**Problem to solve**
Search the records for "piese". Copy every line where it appears.

Transcribed page contents:

*** Block opens ***

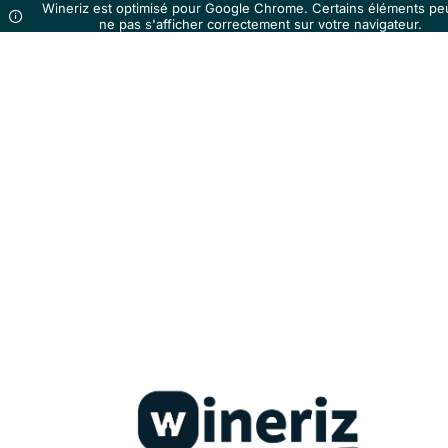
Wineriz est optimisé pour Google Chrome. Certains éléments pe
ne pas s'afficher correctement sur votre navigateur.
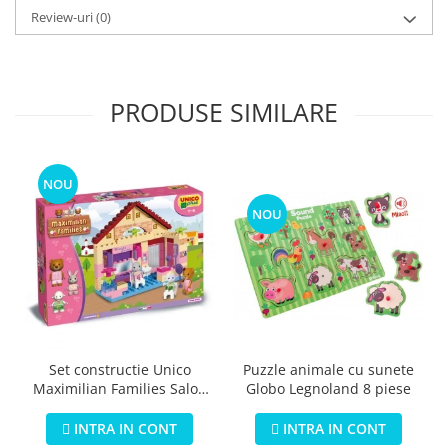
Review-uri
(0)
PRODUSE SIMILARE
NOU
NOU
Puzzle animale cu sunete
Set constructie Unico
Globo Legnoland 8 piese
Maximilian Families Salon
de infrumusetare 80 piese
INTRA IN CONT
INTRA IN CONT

*** Block closes ***
*** Block opens ***

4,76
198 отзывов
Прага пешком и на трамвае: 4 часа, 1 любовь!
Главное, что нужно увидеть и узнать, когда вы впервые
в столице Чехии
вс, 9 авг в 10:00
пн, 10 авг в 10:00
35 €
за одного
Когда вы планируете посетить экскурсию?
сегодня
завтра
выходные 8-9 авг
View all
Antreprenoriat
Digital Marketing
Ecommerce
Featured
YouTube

*** Block closes ***

**Response below**
Globo Legnoland 8 piese
de infrumusetare 80 piese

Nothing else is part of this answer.